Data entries

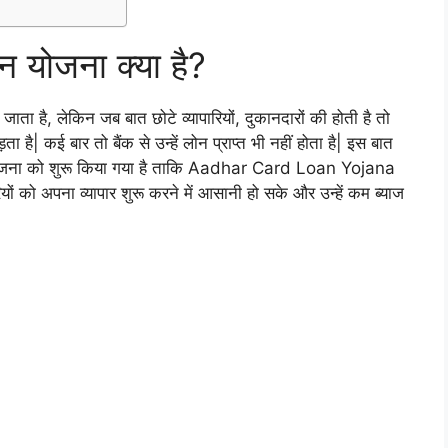
न योजना क्या है?
िया जाता है, लेकिन जब बात छोटे व्यापारियों, दुकानदारों की होती है तो
ड़ता है| कई बार तो बैंक से उन्हें लोन प्राप्त भी नहीं होता है| इस बात
लोन योजना को शुरू किया गया है ताकि Aadhar Card Loan Yojana
रियों को अपना व्यापार शुरू करने में आसानी हो सके और उन्हें कम ब्याज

Work required → Start copying at the line that contains "लोन योजना को" and stop after the last line of the records, keeping every line exactly.

Solution for this task →
लोन योजना को शुरू किया गया है ताकि Aadhar Card Loan Yojana
रियों को अपना व्यापार शुरू करने में आसानी हो सके और उन्हें कम ब्याज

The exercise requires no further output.